Search the material below for the word "دانشگاهی". Copy every line that has it.

═══ Data for this exercise

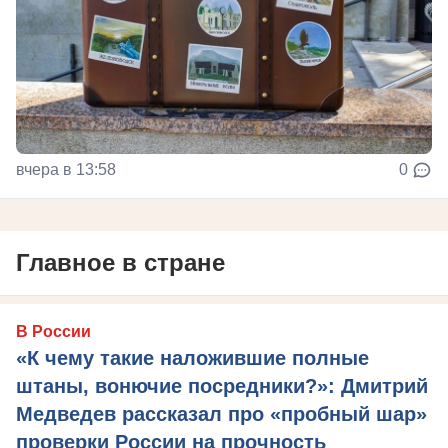
вчера в 13:58
0
Главное в стране
В России
«К чему такие наложившие полные
штаны, вонючие посредники?»: Дмитрий
Медведев рассказал про «пробный шар»
проверки России на прочность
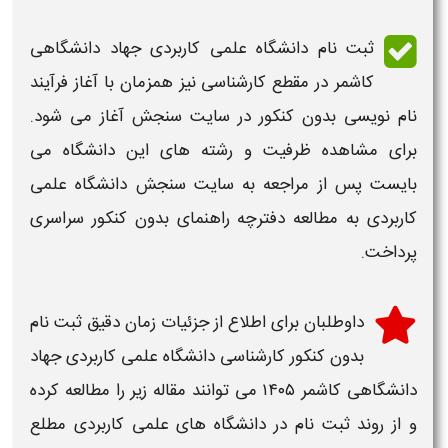
ثبت نام دانشگاه علمی کاربردی جهاد دانشگاهی
کاشمر در مقطع کارشناسی
نیز همزمان با آغاز فرآیند
نام نویسی بدون کنکور در سایت سنجش آغاز می شود.
برای مشاهده ظرفیت و رشته های این
دانشگاه
می
بایست پس از مراجعه به سایت سنجش دانشگاه علمی
کاربردی به مطالعه دفترچه راهنمای بدون کنکور سراسری
پرداخت.
داوطلبان برای اطلاع از جزئیات
زمان دقیق ثبت نام
بدون کنکور کارشناسی دانشگاه علمی کاربردی جهاد
دانشگاهی کاشمر ۱۴۰۵
می توانند مقاله زیر را مطالعه کرده
و از روند ثبت نام در دانشگاه های علمی کاربردی مطلع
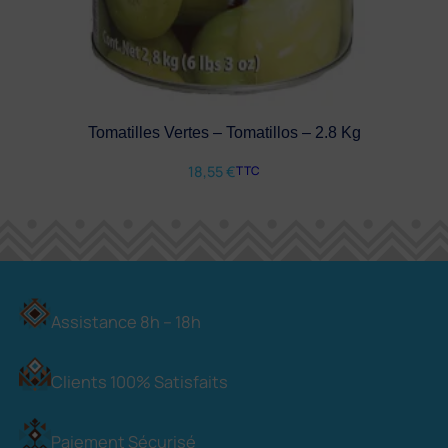
Tomatilles Vertes – Tomatillos – 2.8 Kg
18,55
€
TTC
Assistance 8h – 18h
Clients 100% Satisfaits
Paiement Sécurisé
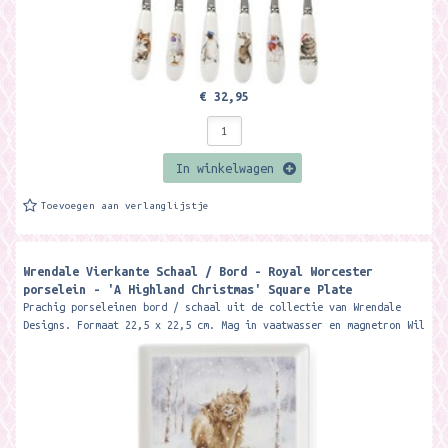
€ 32,95
In winkelwagen
Toevoegen aan verlanglijstje
Wrendale Vierkante Schaal / Bord - Royal Worcester
porselein - 'A Highland Christmas' Square Plate ​
Prachig porseleinen bord / schaal uit de collectie van Wrendale
Designs. Formaat 22,5 x 22,5 cm. Mag in vaatwasser en magnetron Wil
je het bord...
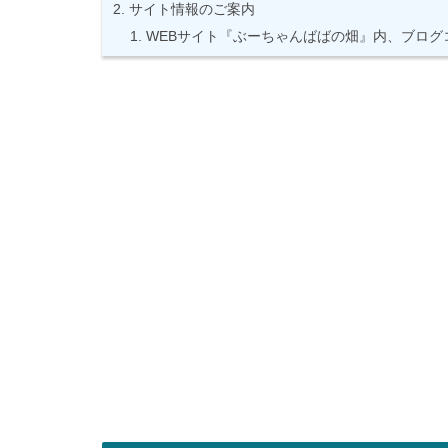
サイト情報のご案内
WEBサイト『ぶーちゃんばばの畑』内、ブログ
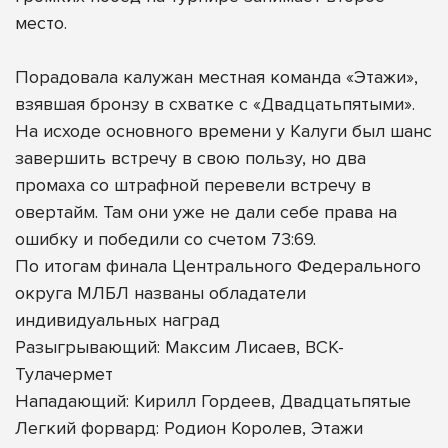
место.
Порадовала калужан местная команда «Этажи»,
взявшая бронзу в схватке с «Двадцатьпятыми».
На исходе основного времени у Калуги был шанс
завершить встречу в свою пользу, но два
промаха со штрафной перевели встречу в
овертайм. Там они уже не дали себе права на
ошибку и победили со счетом 73:69.
По итогам финала Центрального Федерального
округа МЛБЛ названы обладатели
индивидуальных наград
Разыгрывающий: Максим Лисаев, ВСК-
Тулачермет
Нападающий: Кирилл Гордеев, Двадцатьпятые
Легкий форвард: Родион Королев, Этажи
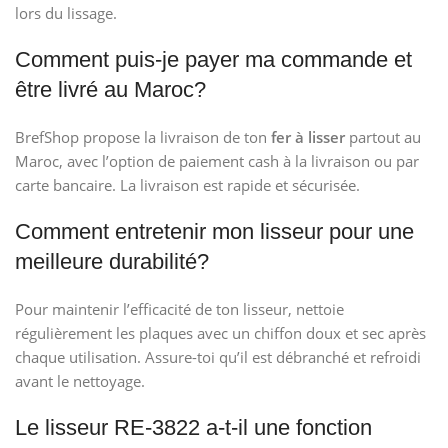
lors du lissage.
Comment puis-je payer ma commande et
être livré au Maroc?
BrefShop propose la livraison de ton
fer à lisser
partout au
Maroc, avec l’option de paiement cash à la livraison ou par
carte bancaire. La livraison est rapide et sécurisée.
Comment entretenir mon lisseur pour une
meilleure durabilité?
Pour maintenir l’efficacité de ton lisseur, nettoie
régulièrement les plaques avec un chiffon doux et sec après
chaque utilisation. Assure-toi qu’il est débranché et refroidi
avant le nettoyage.
Le lisseur RE-3822 a-t-il une fonction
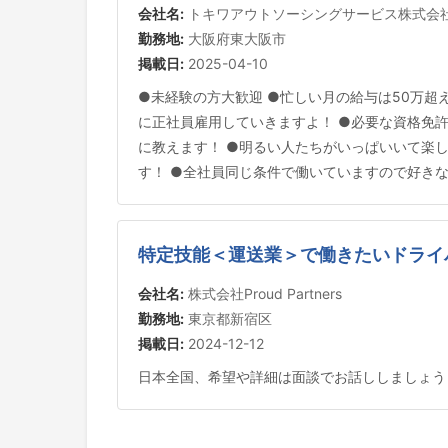
会社名:
トキワアウトソーシングサービス株式会
勤務地:
大阪府東大阪市
掲載日:
2025-04-10
●未経験の方大歓迎 ●忙しい月の給与は50万超
に正社員雇用していきますよ！ ●必要な資格免許
に教えます！ ●明るい人たちがいっぱいいて楽
す！ ●全社員同じ条件で働いていますので好き
特定技能＜運送業＞で働きたいドライ
会社名:
株式会社Proud Partners
勤務地:
東京都新宿区
掲載日:
2024-12-12
日本全国、希望や詳細は面談でお話ししましょう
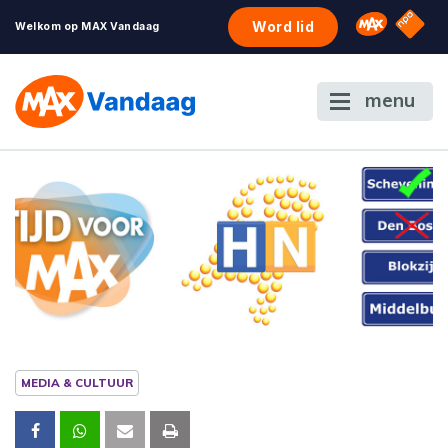
NPO S
Omroep 
Word lid
Welkom op MAX Vandaag
menu
MEDIA & CULTUUR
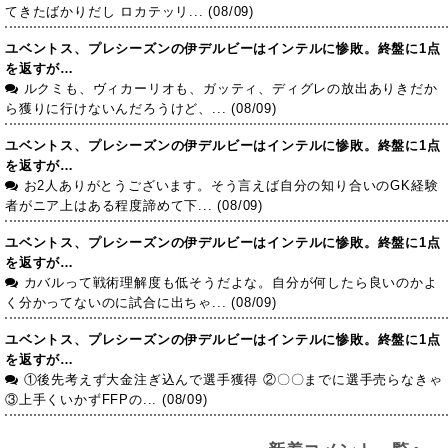
てきたばかりだし ロカテッリ... (08/09)
ユベントス、プレシーズンの伊デルビーはインテルに惨敗。終盤に1点
を返すが…
ルクミも、ヴィカーリオも、ガッティ、ディグレの放出ありきだか
ら獲りに行けないんだろうけど、... (08/09)
ユベントス、プレシーズンの伊デルビーはインテルに惨敗。終盤に1点
を返すが…
お2人ありがとうございます。そう言えば自分の知り合いのGK経験
者がニア上はある程度諦めて下... (08/09)
ユベントス、プレシーズンの伊デルビーはインテルに惨敗。終盤に1点
を返すが…
カバルって戦術理解度も低そうだよな。自分が何したら良いのかよ
く分かってないのに試合に出ちゃ... (08/09)
ユベントス、プレシーズンの伊デルビーはインテルに惨敗。終盤に1点
を返すが…
①後先考えず大金注ぎ込んで選手獲得 ②〇〇までに選手売らなきゃ
③上手くいかずFFPの... (08/09)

══════

:: Answer space ::
ثبت نام دانشگاه علمی کاربردی جهاد دانشگاهی
دانشگاهی کاشمر ۱۴۰۵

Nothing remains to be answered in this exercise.